I held off reading this for ages because it’s a weighty book and I wasn’t too fond of Shannon’s The Bone Season but OOH BOY I WAS MISSING OUT!

The House of Berethnet has ruled Inys for a thousand years. Still unwed, Queen Sabran the Ninth must conceive a daughter to protect her realm from destruction—but assassins are getting closer to her door.

Ead Duryan is an outsider at court. Though she has risen to the position of lady-in-waiting, she is loyal to a hidden society of mages. Ead keeps a watchful eye on Sabran, secretly protecting her with forbidden magic.

Across the dark sea, Tané has trained all her life to be a dragonrider, but is forced to make a choice that could see her life unravel.

Meanwhile, the divided East and West refuse to parley, and forces of chaos are rising from their sleep.

Blurb from goodreads


There. My opening statement. Now to dig in I guess. Look it is about dragons, religion, super badass women, sexuality, DID I MENTION THE DRAGONS, puzzle solving, magic, LESBIANS. It was, in short, a recipe for either disaster or absolute utter amazingness. Given my statement above, I guess you can imagine what camp I fell into.

The writing was incredible, but the world building was immense! There are several different societies and countries and religions all meshing against each other and clashing in a very Elizabethan England kind of way. But what got me was how simple and how utterly subtle the conversion from a patriarchy to a world where women are just treated like people. Ead is not a surprisingly strong woman, she is just strong. Tane isn’t ambitious and determined for a woman, she is just ambitious and determined and fallable. Sabran is buckling under the weight of queenly expectations but no one questions her right to rule. There are women in the Knights of the Body, just offhandedly. Some of the best fighters in the Priory just happen to be pregnant as well. There are Queendoms and High Empresses and the botswain of the pirates is a woman. But the men aren’t lacking, they are just all equal. It’s a world of magic and freaking dragons and they’ve basically got gender equality sussed.

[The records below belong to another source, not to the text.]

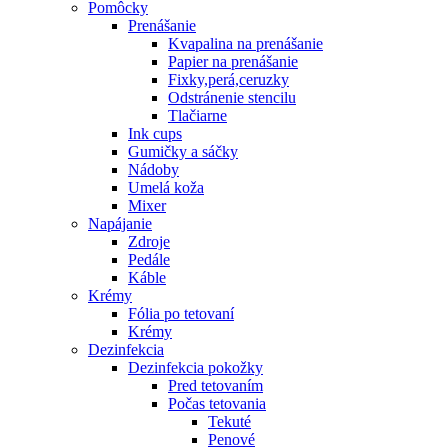
Pomôcky
Prenášanie
Kvapalina na prenášanie
Papier na prenášanie
Fixky,perá,ceruzky
Odstránenie stencilu
Tlačiarne
Ink cups
Gumičky a sáčky
Nádoby
Umelá koža
Mixer
Napájanie
Zdroje
Pedále
Káble
Krémy
Fólia po tetovaní
Krémy
Dezinfekcia
Dezinfekcia pokožky
Pred tetovaním
Počas tetovania
Tekuté
Penové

And sexuality is handled really well – it’s not an issue of your companion is a man or a woman, it just matters that you don’t sleep outside of your marriage and or station (even then they’re a bit lax). One of the main men of the book is in a romantic relationship with a married man. Another couple can’t marry because of difference in station.

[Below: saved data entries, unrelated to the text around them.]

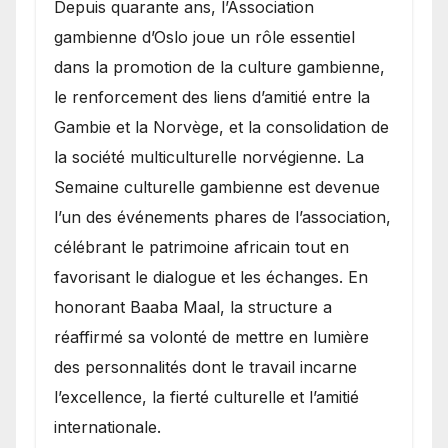
​Depuis quarante ans, l’Association
gambienne d’Oslo joue un rôle essentiel
dans la promotion de la culture gambienne,
le renforcement des liens d’amitié entre la
Gambie et la Norvège, et la consolidation de
la société multiculturelle norvégienne. La
Semaine culturelle gambienne est devenue
l’un des événements phares de l’association,
célébrant le patrimoine africain tout en
favorisant le dialogue et les échanges. En
honorant Baaba Maal, la structure a
réaffirmé sa volonté de mettre en lumière
des personnalités dont le travail incarne
l’excellence, la fierté culturelle et l’amitié
internationale.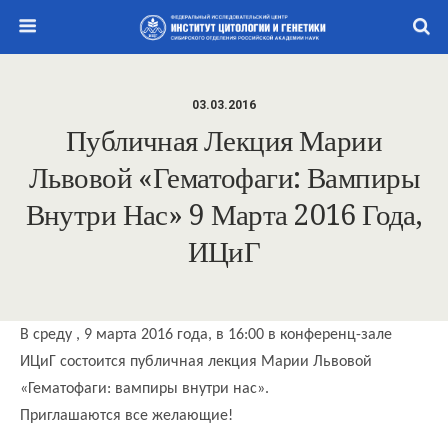
03.03.2016
Публичная Лекция Марии
Львовой «Гематофаги: Вампиры
Внутри Нас» 9 Марта 2016 Года,
ИЦиГ
В среду , 9 марта 2016 года, в 16:00 в конференц-зале
ИЦиГ состоится публичная лекция Марии Львовой
«Гематофаги: вампиры внутри
нас».
Приглашаются все желающие!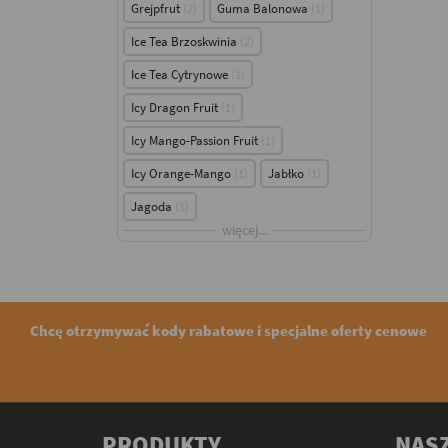
Grejpfrut
2
Guma Balonowa
1
Ice Tea Brzoskwinia
2
Ice Tea Cytrynowe
1
Icy Dragon Fruit
1
Icy Mango-Passion Fruit
1
Icy Orange-Mango
1
Jabłko
1
Jagoda
1
więcej...
Chcę otrzymywać kody rabatowe i specjalne oferty cenowe
PRODUKTY
NASZ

The magic system makes sense, even if there are an absolute tonne of new words being introduced at the beginning. The magic has a source, and the Priory protects that source. Magic gets treated by Ead as something natural, even if the words of other characters assume otherwise. It was complicated but not too complicated, if that makes sense. Oh, and one side of the world reveres dragons as gods, the other side as abominations.

Incredible world, badass female characters in a world that doesn’t beat them down for being human, lesbian couples, dragons, magic. It may have been some 800 pages long, but I read it on the kindle so I didn’t end up with ripped arms from binge reading. I absolutely, completely and utterly loved this book. 10/10 would recommend.